YOUR OBJECTIVE :: Only the lines that hold the word "path" are wanted from this listing.
:: DATA SUPPLIED ::
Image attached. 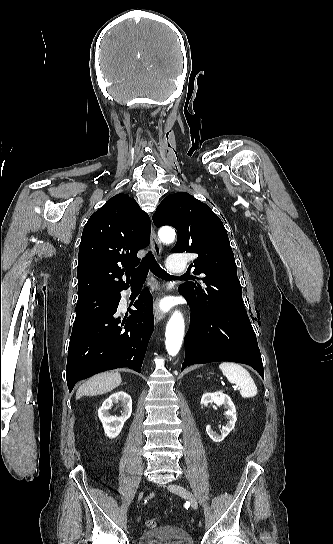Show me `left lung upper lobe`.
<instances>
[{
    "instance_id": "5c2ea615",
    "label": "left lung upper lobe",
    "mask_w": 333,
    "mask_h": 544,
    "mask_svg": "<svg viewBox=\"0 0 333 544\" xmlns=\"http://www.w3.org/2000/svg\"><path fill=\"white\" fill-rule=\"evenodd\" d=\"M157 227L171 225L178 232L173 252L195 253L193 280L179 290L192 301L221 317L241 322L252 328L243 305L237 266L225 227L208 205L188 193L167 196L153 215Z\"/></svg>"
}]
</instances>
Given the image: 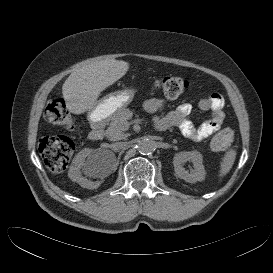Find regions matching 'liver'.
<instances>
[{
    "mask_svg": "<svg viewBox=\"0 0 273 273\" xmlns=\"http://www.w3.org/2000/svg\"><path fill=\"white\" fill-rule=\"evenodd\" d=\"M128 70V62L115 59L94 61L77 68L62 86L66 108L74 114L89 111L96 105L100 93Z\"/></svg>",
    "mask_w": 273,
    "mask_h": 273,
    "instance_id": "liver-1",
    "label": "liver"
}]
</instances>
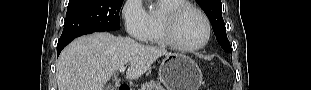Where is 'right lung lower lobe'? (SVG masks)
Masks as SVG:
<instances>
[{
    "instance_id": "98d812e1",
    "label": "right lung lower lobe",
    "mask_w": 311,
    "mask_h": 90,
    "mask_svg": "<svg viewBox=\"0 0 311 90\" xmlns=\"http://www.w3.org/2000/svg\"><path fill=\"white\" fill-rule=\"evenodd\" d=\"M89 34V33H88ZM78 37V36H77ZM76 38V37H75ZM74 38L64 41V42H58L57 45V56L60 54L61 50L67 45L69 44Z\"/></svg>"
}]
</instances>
:::
SOLUTION FOR THIS PROBLEM ::
    "mask_svg": "<svg viewBox=\"0 0 333 544\" xmlns=\"http://www.w3.org/2000/svg\"><path fill=\"white\" fill-rule=\"evenodd\" d=\"M157 227L171 225L178 232L173 252L195 253L193 280L179 290L192 301L221 317L241 322L252 328L243 305L237 266L225 227L208 205L188 193L167 196L153 215Z\"/></svg>"
    "mask_svg": "<svg viewBox=\"0 0 273 273\" xmlns=\"http://www.w3.org/2000/svg\"><path fill=\"white\" fill-rule=\"evenodd\" d=\"M128 70V62L115 59L94 61L77 68L62 86L66 108L74 114L89 111L96 105L100 93Z\"/></svg>",
    "mask_svg": "<svg viewBox=\"0 0 311 90\" xmlns=\"http://www.w3.org/2000/svg\"><path fill=\"white\" fill-rule=\"evenodd\" d=\"M89 34V33H88ZM78 37V36H77ZM76 38V37H75ZM74 38L64 41V42H58L57 45V56L60 54L61 50L67 45L69 44Z\"/></svg>"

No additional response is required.